Start from an empty repository and implement a Python 3.11+ project named `cachelab`.

Build an in-memory cache simulator with TTLs, stale-while-revalidate behavior, and per-key stampede protection. Use only the Python standard library.

Expose:

```python
class Cache:
    def __init__(self, clock=None): ...
    def get(self, key: str, loader, ttl_seconds: int, stale_seconds: int = 0): ...
    def invalidate(self, key: str) -> None: ...
    def stats(self) -> dict: ...
```

`loader` is a callable used to compute the value on cache miss. If many threads request the same expired key concurrently, only one loader call should run for that key. Other threads should wait or receive a stale value when allowed by `stale_seconds`.

Different keys must not block each other.

Provide a fake clock for deterministic tests.

Include tests for cache hits, misses, TTL expiration, stale values, per-key locking, concurrent requests, invalidation, loader exceptions, and statistics.

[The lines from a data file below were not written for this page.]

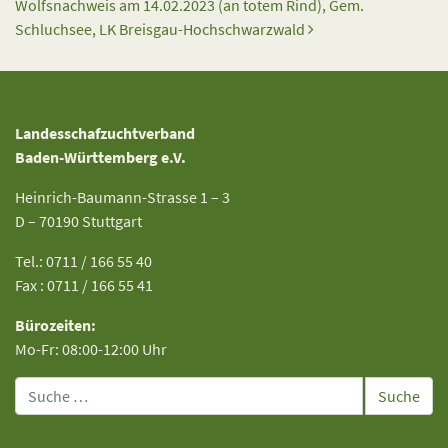
Wolfsnachweis am 14.02.2023 (an totem Rind), Gem.
Schluchsee, LK Breisgau-Hochschwarzwald
Landesschafzuchtverband
Baden-Württemberg e.V.
Heinrich-Baumann-Strasse 1 – 3
D – 70190 Stuttgart
Tel.: 0711 / 166 55 40
Fax : 0711 / 166 55 41
Bürozeiten:
Mo-Fr: 08:00-12:00 Uhr
Suche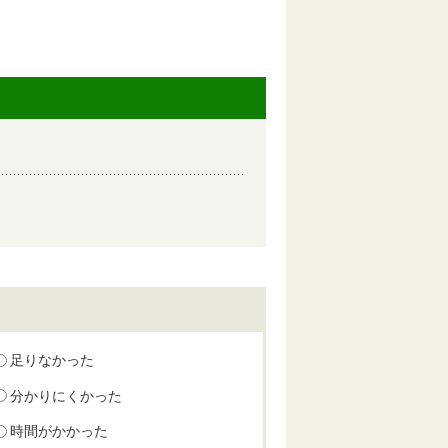
足りなかった
分かりにくかった
時間がかかった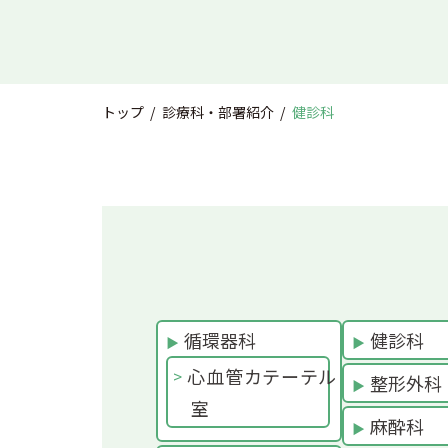
トップ
診療科・部署紹介
健診科
循環器科
健診科
心血管カテーテル
整形外科
室
麻酔科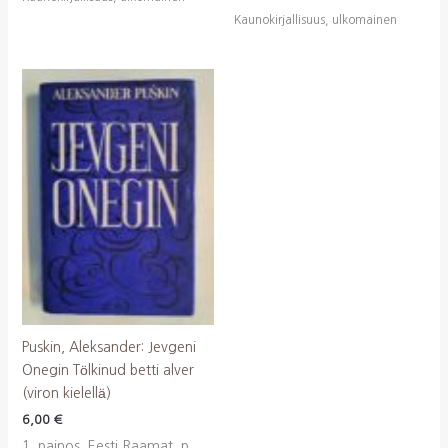
Kaunokirjallisuus, ulkomainen
Puskin, Aleksander: Jevgeni
Onegin Tölkinud betti alver
(viron kielellä)
6,00
€
1. painos, Eesti Raamat, p.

Include a small CLI simulator:

```bash
python -m cachelab simulate scenario.json
```

The simulator should print JSON stats.

## Contract

- Expose `Cache` from `cachelab.public` (a `python -m cachelab simulate` CLI is also required).
- `Cache(clock=None)`: when provided, `clock` is a zero-argument callable returning the current time as a float in seconds; use it for all TTL/stale timing so tests can drive time deterministically.
- `stats()` returns a `dict` of integer counters reflecting cache activity (which counters you track is your choice).
- On a cold or expired key, exactly one `loader` call runs even under many concurrent `get`s for that key; a loader that raises must not cache a value (the next `get` re-runs the loader).
- The CLI `simulate` prints a JSON object of stats.